I'm 49 years old, weight 73kg, and height 1.8m. I'm a very active cyclist, involved in daily commuting and fast weekend club rides averaging 100km. I was recently involved in a car/bike accident, fortunately leaving me with no broken bones, but my right leg and knee were severely bruised and swollen. The knee is now filled with fluid and very stiff. My question is two-fold: how long should I expect the fluid to remain, and are there any therapy modalities that might encourage the fluid dissipation? It's killing me to be sitting around when the spring time weather is calling me! Thank you.

John Burge
California, USA

Dave Fleckenstein replies:

If you have unresolved on continued fluid production in your knee, that is a sign that there is active inflammation (and thus injury) present. Depending on the nature of your injury and the time span through which you have had unresolved swelling, I would question if you haven't had a more serious injury to the joint (meniscus, ligament, etc...). While there are certainly modalities effective at reducing inflammation, if you have active pathology at the joint, it will continue until the offending culprit has healed.

I would highly suggest having a qualified orthopedic specialist examine your knee and refer you accordingly.

ACL tear

I am 38, male and I race on the road and track. I am officially a 3; I race the masters 30+ and pro123 categories. I have also gone to Belgium the last 3 years and plan to race there again this year.

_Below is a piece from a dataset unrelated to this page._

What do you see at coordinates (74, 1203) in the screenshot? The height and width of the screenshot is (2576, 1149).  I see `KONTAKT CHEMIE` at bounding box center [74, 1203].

I read your q&a on the acl tear with great interest. I tore my acl (50%) in Nov and had a fair amount of pain then instability but I was able to ride my bike. I took it easy at first as I did not know what was the matter. Fortunately the racing season began before I found out that it was indeed torn, so that I knew I could race on it.

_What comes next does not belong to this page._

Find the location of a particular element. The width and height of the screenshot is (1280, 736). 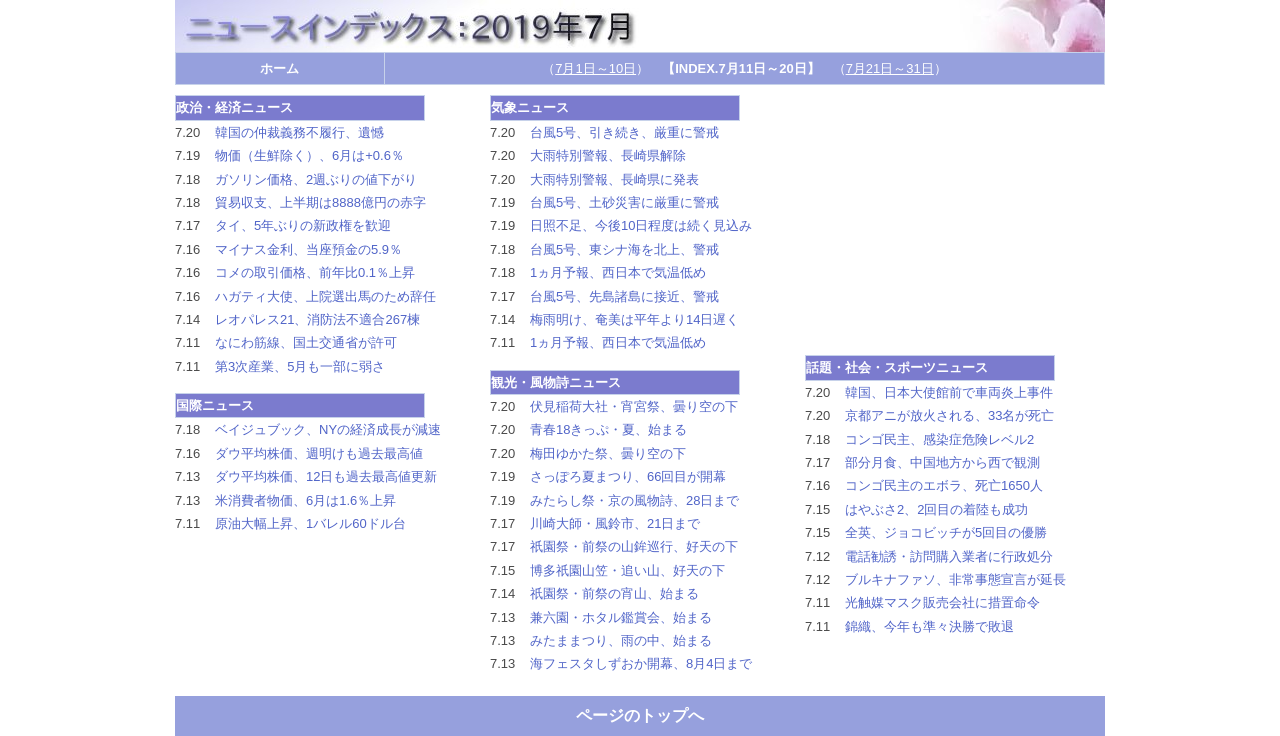 祇園祭・前祭の宵山、始まる is located at coordinates (614, 593).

MY doc said, no surgery. He is a pro football coach and I trust his judgement, but I was a bit freaked out. However, he has been 100% right so far. He helped me with a broken femur, a separated collarbone, bursitis and last year he repaired my long-ago-sprained ankle. So far it has not been a problem but yesterday I tweaked it big time. I did the masters 30+race and it was fine and in the pro 123 race it started hurting like the dickens. However, by pedalling differently I was able to finish the race pain free(although everything else was hurting!!)

(I have also raced on the track once this year and again it was no problem)

I am definitely willing to go thru with the surgery--it is getting to be old hat--but again I trust my doc. He set my mind at ease about a meniscal tear, too. Still, it has always been my goal to run a fast marathon. I was running quite a bit when this injury occurred with the intention of running a quick one this year but this injury rules that out.

Tommy Dahill

Dave Fleckenstein replies:

You certainly could have maintained some stability in your knee with the tear that you sustained. If your main sport is cycling, I do not have any major concerns long term. If you are considering a lot of running and are having pain, you might consider having a second opinion to explore options. It is quite possible that your pain is not due to the ACL, but something else occurring at your knee. With regards to your altered pedal stroke - was it different due to your ankle repair or your knee? If it was because of your knee, you should have it looked at. If it was because of your ankle, and you had a tendon transfer repair, I would consider being examined for orthotics, as your foot and ankle now have different structure and function.